Meistergesang originated possibly in lay participation in ecclesiastical music, and developed in the course of the 15th c., but its origins are not fully clear. A school of Meistersinger appears first to have arisen in Mainz, followed by Worms and Strasburg. From Mainz Meistergesang spread eastward in the 16th c. through cities of Swabia (Nördlingen, Ulm, Rothenburg/Tauber, Augsburg), and of Franconia (Nuremberg). Its furthest extension was to Silesia (Görlitz, Breslau) and Upper Austria. Further schools arose in Freiburg/Breisgau, Colmar, Frankfurt, and Eßlingen.

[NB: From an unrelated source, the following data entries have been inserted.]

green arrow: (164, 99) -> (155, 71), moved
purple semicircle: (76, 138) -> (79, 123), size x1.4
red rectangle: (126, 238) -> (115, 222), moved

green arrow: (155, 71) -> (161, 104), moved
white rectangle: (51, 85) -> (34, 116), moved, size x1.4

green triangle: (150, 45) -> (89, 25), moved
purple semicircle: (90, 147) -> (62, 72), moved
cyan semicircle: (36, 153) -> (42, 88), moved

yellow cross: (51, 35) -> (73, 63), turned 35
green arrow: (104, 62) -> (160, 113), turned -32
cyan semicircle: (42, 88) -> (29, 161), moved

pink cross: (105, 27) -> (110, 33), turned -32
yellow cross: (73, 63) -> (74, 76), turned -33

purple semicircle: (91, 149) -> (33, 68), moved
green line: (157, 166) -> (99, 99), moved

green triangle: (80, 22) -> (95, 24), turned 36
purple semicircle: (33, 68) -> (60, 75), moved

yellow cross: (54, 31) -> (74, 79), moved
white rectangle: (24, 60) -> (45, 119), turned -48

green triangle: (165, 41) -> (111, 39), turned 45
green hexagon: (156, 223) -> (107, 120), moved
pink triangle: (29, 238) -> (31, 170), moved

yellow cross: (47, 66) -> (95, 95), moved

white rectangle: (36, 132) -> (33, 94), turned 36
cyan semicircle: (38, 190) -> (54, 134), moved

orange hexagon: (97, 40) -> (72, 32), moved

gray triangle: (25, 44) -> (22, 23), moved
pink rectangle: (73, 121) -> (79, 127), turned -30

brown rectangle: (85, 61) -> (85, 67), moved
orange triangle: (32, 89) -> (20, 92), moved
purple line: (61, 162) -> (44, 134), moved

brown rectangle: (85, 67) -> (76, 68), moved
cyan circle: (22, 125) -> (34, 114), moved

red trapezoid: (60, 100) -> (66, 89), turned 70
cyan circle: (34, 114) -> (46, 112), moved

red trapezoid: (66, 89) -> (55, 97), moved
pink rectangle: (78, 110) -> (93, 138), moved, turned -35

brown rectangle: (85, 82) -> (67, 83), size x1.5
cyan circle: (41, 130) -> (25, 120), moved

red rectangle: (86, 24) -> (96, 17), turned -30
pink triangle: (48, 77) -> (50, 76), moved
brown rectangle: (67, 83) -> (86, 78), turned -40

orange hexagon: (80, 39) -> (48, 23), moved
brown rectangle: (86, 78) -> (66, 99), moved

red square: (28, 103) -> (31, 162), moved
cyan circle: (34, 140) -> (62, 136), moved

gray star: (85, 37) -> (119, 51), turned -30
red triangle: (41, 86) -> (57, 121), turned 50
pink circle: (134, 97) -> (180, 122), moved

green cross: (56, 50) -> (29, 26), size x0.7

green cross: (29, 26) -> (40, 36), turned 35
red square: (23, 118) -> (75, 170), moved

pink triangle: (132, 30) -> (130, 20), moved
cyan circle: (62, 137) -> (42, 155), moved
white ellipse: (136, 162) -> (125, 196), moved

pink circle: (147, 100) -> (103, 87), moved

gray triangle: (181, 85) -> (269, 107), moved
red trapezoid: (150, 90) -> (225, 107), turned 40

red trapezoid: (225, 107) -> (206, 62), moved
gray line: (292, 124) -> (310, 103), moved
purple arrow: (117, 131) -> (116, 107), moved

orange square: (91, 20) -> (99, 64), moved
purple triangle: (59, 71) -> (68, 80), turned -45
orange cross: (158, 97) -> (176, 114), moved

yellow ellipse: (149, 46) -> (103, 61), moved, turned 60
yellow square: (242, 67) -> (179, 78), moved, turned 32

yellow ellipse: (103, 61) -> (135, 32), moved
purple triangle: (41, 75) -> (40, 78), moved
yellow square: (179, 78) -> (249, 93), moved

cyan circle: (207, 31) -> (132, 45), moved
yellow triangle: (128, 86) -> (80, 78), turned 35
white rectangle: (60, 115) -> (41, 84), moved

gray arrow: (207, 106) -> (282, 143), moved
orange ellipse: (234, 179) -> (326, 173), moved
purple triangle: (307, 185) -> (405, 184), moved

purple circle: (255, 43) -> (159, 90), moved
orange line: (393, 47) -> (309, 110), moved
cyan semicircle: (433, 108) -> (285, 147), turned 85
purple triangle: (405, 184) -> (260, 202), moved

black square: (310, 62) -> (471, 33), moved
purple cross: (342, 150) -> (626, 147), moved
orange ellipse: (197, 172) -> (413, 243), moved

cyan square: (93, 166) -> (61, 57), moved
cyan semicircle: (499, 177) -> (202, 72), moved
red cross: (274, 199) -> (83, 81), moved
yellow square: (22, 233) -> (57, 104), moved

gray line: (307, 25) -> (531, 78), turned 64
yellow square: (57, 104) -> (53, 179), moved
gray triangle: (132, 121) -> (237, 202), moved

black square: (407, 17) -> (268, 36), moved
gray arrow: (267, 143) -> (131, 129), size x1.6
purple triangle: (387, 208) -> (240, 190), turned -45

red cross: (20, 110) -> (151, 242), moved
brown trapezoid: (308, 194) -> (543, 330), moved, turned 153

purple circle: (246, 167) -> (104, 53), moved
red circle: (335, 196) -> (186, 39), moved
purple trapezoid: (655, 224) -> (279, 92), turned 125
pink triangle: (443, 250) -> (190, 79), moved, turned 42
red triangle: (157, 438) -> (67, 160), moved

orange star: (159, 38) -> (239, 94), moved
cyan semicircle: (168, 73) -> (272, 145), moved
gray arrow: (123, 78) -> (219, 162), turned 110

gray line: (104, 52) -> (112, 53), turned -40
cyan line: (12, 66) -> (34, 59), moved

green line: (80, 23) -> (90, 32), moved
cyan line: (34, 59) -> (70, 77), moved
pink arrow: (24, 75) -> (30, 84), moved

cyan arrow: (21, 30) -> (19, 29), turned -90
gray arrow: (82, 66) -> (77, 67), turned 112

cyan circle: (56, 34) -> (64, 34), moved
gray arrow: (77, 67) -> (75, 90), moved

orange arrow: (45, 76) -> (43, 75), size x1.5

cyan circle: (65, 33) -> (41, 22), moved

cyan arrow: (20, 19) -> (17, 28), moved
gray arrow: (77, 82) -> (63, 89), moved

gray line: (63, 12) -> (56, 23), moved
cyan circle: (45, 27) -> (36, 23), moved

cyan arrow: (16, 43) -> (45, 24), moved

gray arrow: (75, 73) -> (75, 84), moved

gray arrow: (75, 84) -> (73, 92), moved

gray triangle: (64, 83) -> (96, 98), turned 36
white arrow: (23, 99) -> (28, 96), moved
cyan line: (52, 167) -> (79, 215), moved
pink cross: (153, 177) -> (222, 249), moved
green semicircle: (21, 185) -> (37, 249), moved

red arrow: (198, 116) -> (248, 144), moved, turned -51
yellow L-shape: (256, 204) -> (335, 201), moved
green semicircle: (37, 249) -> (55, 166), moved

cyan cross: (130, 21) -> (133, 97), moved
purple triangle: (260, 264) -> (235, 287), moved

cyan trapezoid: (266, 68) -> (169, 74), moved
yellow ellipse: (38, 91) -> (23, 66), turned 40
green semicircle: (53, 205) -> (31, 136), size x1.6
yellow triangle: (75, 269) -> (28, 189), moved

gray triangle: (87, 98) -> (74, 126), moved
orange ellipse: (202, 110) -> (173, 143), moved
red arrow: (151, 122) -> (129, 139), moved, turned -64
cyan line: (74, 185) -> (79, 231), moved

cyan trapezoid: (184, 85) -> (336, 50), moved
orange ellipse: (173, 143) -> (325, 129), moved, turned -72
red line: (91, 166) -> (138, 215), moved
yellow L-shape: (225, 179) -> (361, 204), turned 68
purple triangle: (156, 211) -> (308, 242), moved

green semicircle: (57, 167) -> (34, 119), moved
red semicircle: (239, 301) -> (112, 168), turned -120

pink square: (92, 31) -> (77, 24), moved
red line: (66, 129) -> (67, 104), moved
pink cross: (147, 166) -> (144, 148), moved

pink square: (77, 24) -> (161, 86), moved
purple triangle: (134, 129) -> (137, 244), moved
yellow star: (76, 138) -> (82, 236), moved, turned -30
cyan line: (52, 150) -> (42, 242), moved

The Meistersinger were Bürger and for the most part respected master craftsmen. The Singschule, which conformed to strict rules, is perceptibly descended from the medieval disputation, even to the sitting posture of the singer. One or more ‘Merker’ judged the singer. The location in a consecrated building reinforced the gravity of the proceedings. Strict rules (Tabulatur) governed the composition of the song, and at first only tunes (Töne) of twelve medieval singers might be used. Hans Folz, however, breached this tradition at Nuremberg (after failing to do so in Worms) and throughout the 16th c. the composition of a new ‘Ton’, as well as poem, was required of a candidate for the title Meister. The tunes were distinguished by fanciful names, e.g. ‘spitzige Trunkschuh-Weise’, ‘schreckliche Donnerweise’, etc. Apart from this the Meistergesang underwent virtually no development. The strictly esoteric nature of the guilds (which forbade public performance or the printing of Meisterlieder) and the extreme rigidity of the Tabulatur condemned the form to sterility. The best-known Meistersinger, apart from Folz, were Hans Sachs, Lienhard Nunnenbeck and Benedikt von Watt, both in Nuremberg in the 16th c., Onophrius Schwarzenbach (fl. c.1550) and Johannes Spreng in Augsburg, and Adam Puschman and Georg Hager in Breslau. The enclosed nature of the proceedings prevented these masters from influencing in any important degree the development of German poetry. Their heyday was the first half of the 16th c., but they continued into the 19th c.; the date of the dissolution of the last school in Memmingen (Bavaria) has been given by various authorities as 1852, 1875, and 1880. This chronological uncertainty underlines the obscurity into which the activity had lapsed.
In Die Meistersinger R. Wagner gives a partly amusing and partly endearing re-creation of the Nuremberg school, which, however, inflates its contemporary prestige.